Life, the Universe and Everything
Before diving into the specific details of implementation and code structure, it is important to understand the intellectual context within which we are operating. A dictionary definition is always a good place to start, and according to the Cambridge Dictionary:
noun [ U, + sing/pl verb ]
US /ˈdeɪ.t̬ə, dæt̬.ə/
information, especially facts or numbers, collected to be examined and considered and used to help decision-making, or information in an electronic form that can be stored and used by a computer
This might be good place to start, however it is at once an oversimplification and unnecesarily prescriptive for our purposes. For a more detailed exploration we will start from a different place.
We will also consistently consider "data" to be a singular noun, which you are free to pronounce however you like.
Let's start with the universe.
This might not seem like the simplest place to start, but in theory we can just consider the universe as everything, right now. So it is a very simple definition which encompasses a lot of complexity.
Within the universe we have entities. In their simplest terms, entities can be thought of as anything (or any thing). People, places, objects, animals... in linguistic terms they are nouns.

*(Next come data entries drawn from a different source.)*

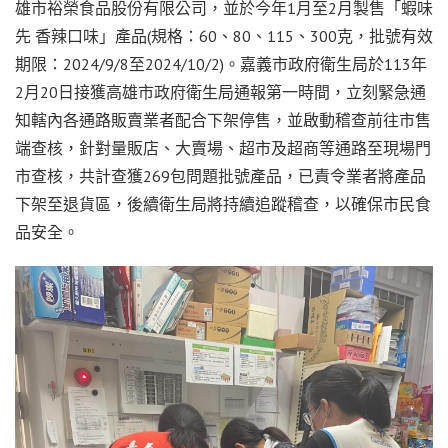
雄市裕榮食品股份有限公司，並於今年1月至2月製售「蝦味
先 香辣口味」產品(規格：60、80、115、300克，批號有效
期限：2024/9/8至2024/10/2)。嘉義市政府衛生局於113年
2月20日接獲高雄市政府衛生局通報第一時間，立刻緊急通
知轄內各通路販賣業者配合下架停售，並啟動稽查前往市售
端查核，針對量販店、大賣場、超市及超商等通路至現場門
市查核，共計查獲269包問題批號產品，已責令業者將產品
下架至退貨區，後續衛生局將持續追蹤稽查，以確保市民食
品安全。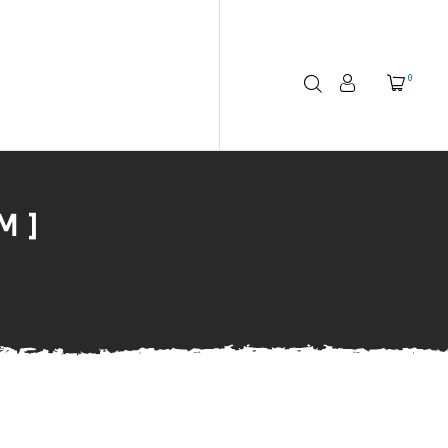
0
M ]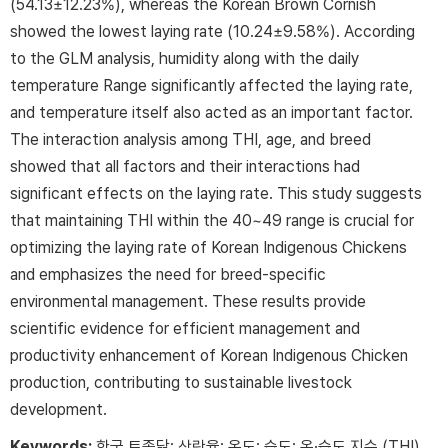
(54.13±12.23%), whereas the Korean Brown Cornish
showed the lowest laying rate (10.24±9.58%). According
to the GLM analysis, humidity along with the daily
temperature Range significantly affected the laying rate,
and temperature itself also acted as an important factor.
The interaction analysis among THI, age, and breed
showed that all factors and their interactions had
significant effects on the laying rate. This study suggests
that maintaining THI within the 40~49 range is crucial for
optimizing the laying rate of Korean Indigenous Chickens
and emphasizes the need for breed-specific
environmental management. These results provide
scientific evidence for efficient management and
productivity enhancement of Korean Indigenous Chicken
production, contributing to sustainable livestock
development.
Keywords:
한국 토종닭; 산란율; 온도; 습도; 온·습도 지수 (THI)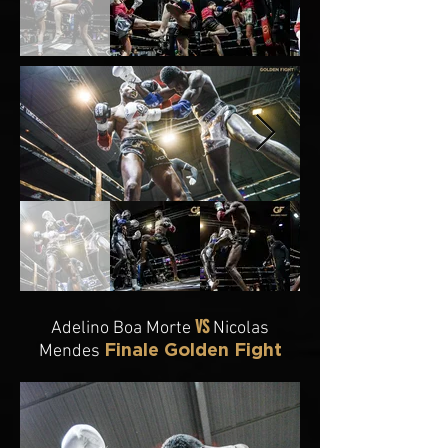
VS
Adelino Boa Morte
Nicolas
Finale Golden Fight
Mendes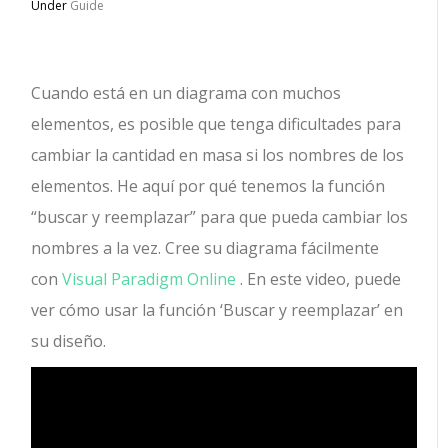
Under
Guide
Cuando está en un diagrama con muchos
elementos, es posible que tenga dificultades para
cambiar la cantidad en masa si los nombres de los
elementos. He aquí por qué tenemos la función
“buscar y reemplazar” para que pueda cambiar los
nombres a la vez. Cree su diagrama fácilmente
con
Visual Paradigm Online
. En este video, puede
ver cómo usar la función ‘Buscar y reemplazar’ en
su diseño.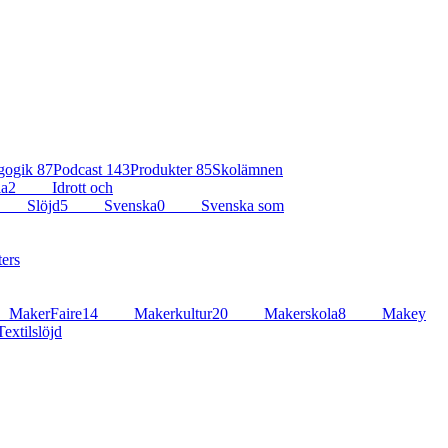
gogik
87
Podcast
143
Produkter
85
Skolämnen
ia
2
Idrott och
Slöjd
5
Svenska
0
Svenska som
ers
MakerFaire
14
Makerkultur
20
Makerskola
8
Makey
extilslöjd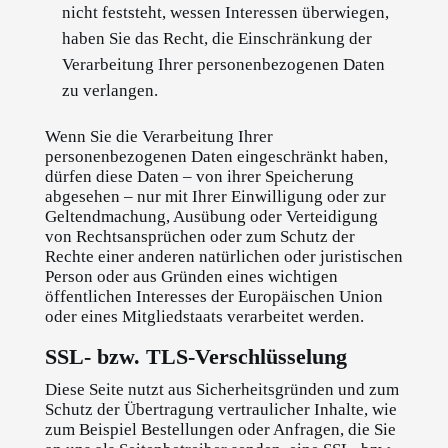
nicht feststeht, wessen Interessen überwiegen,
haben Sie das Recht, die Einschränkung der
Verarbeitung Ihrer personenbezogenen Daten
zu verlangen.
Wenn Sie die Verarbeitung Ihrer
personenbezogenen Daten eingeschränkt haben,
dürfen diese Daten – von ihrer Speicherung
abgesehen – nur mit Ihrer Einwilligung oder zur
Geltendmachung, Ausübung oder Verteidigung
von Rechtsansprüchen oder zum Schutz der
Rechte einer anderen natürlichen oder juristischen
Person oder aus Gründen eines wichtigen
öffentlichen Interesses der Europäischen Union
oder eines Mitgliedstaats verarbeitet werden.
SSL- bzw. TLS-Verschlüsselung
Diese Seite nutzt aus Sicherheitsgründen und zum
Schutz der Übertragung vertraulicher Inhalte, wie
zum Beispiel Bestellungen oder Anfragen, die Sie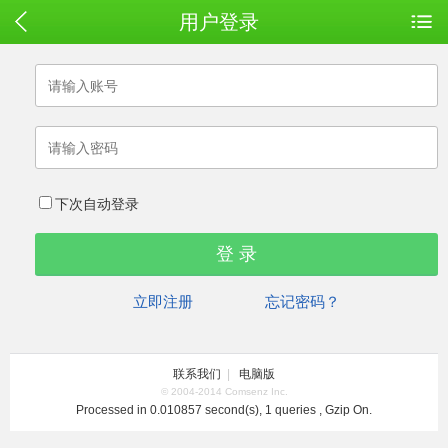
用户登录
下次自动登录
立即注册
忘记密码？
联系我们
|
电脑版
© 2004-2014 Comsenz Inc.
Processed in 0.010857 second(s), 1 queries , Gzip On.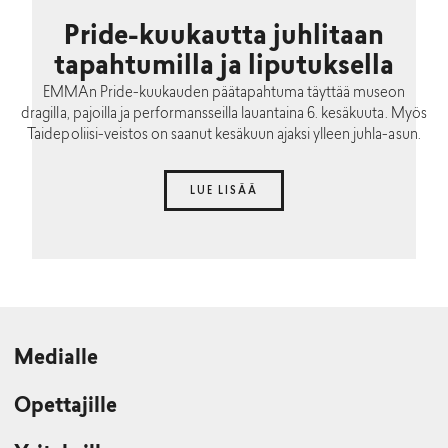
Pride-kuukautta juhlitaan
tapahtumilla ja liputuksella
EMMAn Pride-kuukauden päätapahtuma täyttää museon
dragilla, pajoilla ja performansseilla lauantaina 6. kesäkuuta. Myös
Taidepoliisi-veistos on saanut kesäkuun ajaksi ylleen juhla-asun.
LUE LISÄÄ
Medialle
Opettajille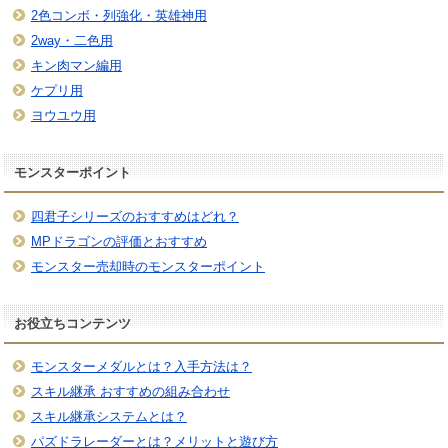
2色コンボ・列強化・英雄神用
2way・二色用
キン肉マン編用
ケプリ用
ヨウユウ用
モンスターポイント
四君子シリーズのおすすめはどれ？
MPドラゴンの評価とおすすめ
モンスター売却時のモンスターポイント
お役立ちコンテンツ
モンスターメダルとは？入手方法は？
スキル継承 おすすめの組み合わせ
スキル継承システムとは？
パズドラレーダーとは？メリットと遊び方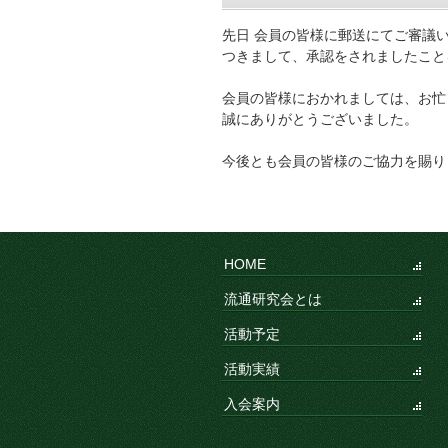
先日 会員の皆様に郵送にてご審議
つきまして、承認をされましたこと
会員の皆様におかれましては、お忙
誠にありがとうございました。
今後とも会員の皆様のご協力を賜り
HOME
流通研究会とは
活動予定
活動実績
入会案内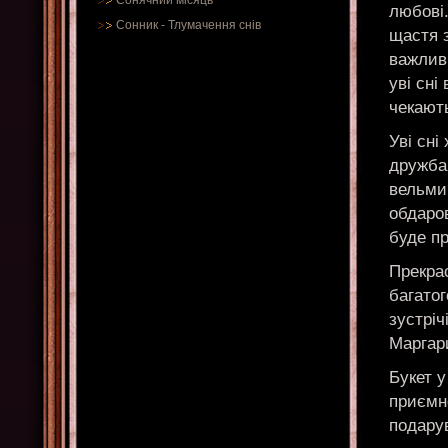
Сонячний місяць
любові.
Сонник
-
Тлумачення снів
щастя з
важливі
уві сні
чекають
Уві сні
дружба
вельми 
обдаров
буде п
Прекра
багатог
зустріч
Маргар
Букет у
приємн
подару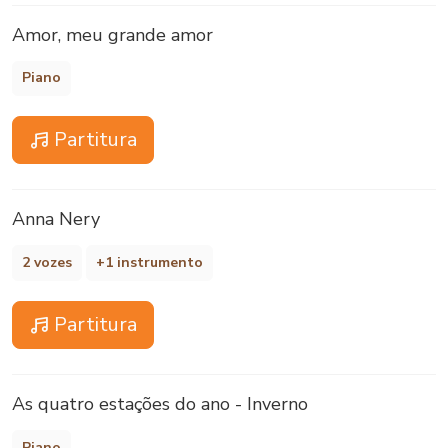
Amor, meu grande amor
Piano
Partitura
Anna Nery
2 vozes
+1 instrumento
Partitura
As quatro estações do ano - Inverno
Piano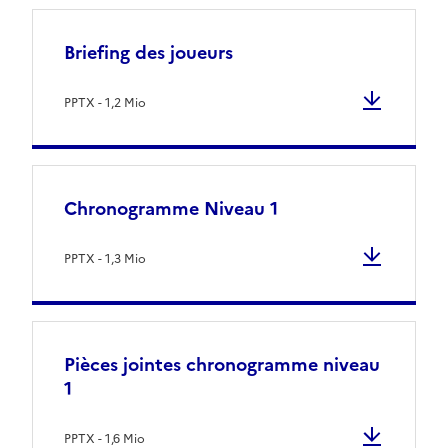
Briefing des joueurs
PPTX - 1,2 Mio
Chronogramme Niveau 1
PPTX - 1,3 Mio
Pièces jointes chronogramme niveau
1
PPTX - 1,6 Mio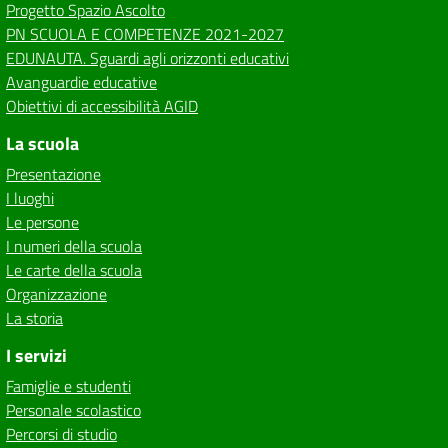
Progetto Spazio Ascolto
PN SCUOLA E COMPETENZE 2021-2027
EDUNAUTA. Sguardi agli orizzonti educativi
Avanguardie educative
Obiettivi di accessibilità AGID
La scuola
Presentazione
I luoghi
Le persone
I numeri della scuola
Le carte della scuola
Organizzazione
La storia
I servizi
Famiglie e studenti
Personale scolastico
Percorsi di studio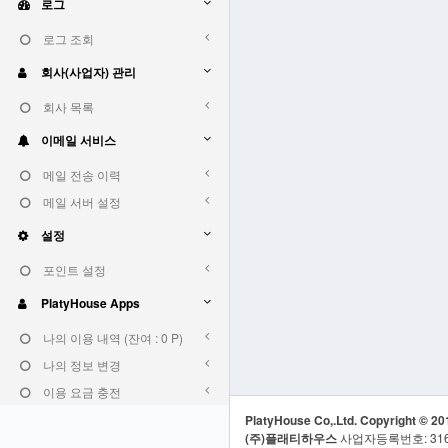
로그
로그 조회
회사(사업자) 관리
회사 목록
이메일 서비스
메일 전송 이력
메일 서버 설정
설정
포인트 설정
PlatyHouse Apps
나의 이용 내역 (잔여 : 0 P)
나의 정보 변경
이용 요금 충전
PlatyHouse Co,.Ltd. Copyright © 201
(주)플래티하우스
사업자등록번호: 316-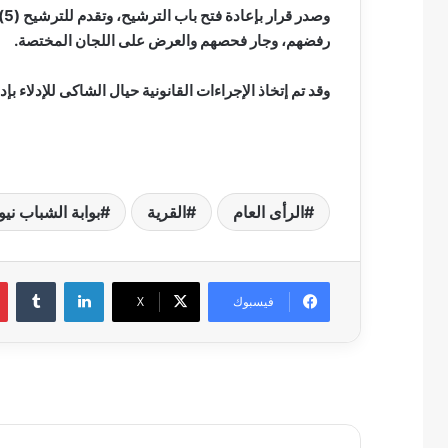
وص
رفضهم، وجار فحصهم والعرض على اللجان المختصة.
وقد تم إتخاذ الإجراءات القانونية حيال الشاكى للإدلاء بإد
الرأى العام
القرية
بوابة الشباب نيو
لينكدإن
فيسبوك
‫X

Entities have relationships to other entities. These relationships can change over time, but since we are considering the universe to be everything, right now, we can ignore that for now.
Entities have state, which can be considered as characteristics of the entity. Some states are permanent and some are transitory.
Entities experience events. Stuff happens.
So this is our simple model of everything heppening in the universe right now.
We finally arrive at the first word of the dictionary definition: information. Information can be considered as a representation of all states, events and entity relationships in the universe. Whether it exists independently of its perception and/or observation is an interesting philosophical question. If a tree falls in the forest and nobody hears, does it make a sound?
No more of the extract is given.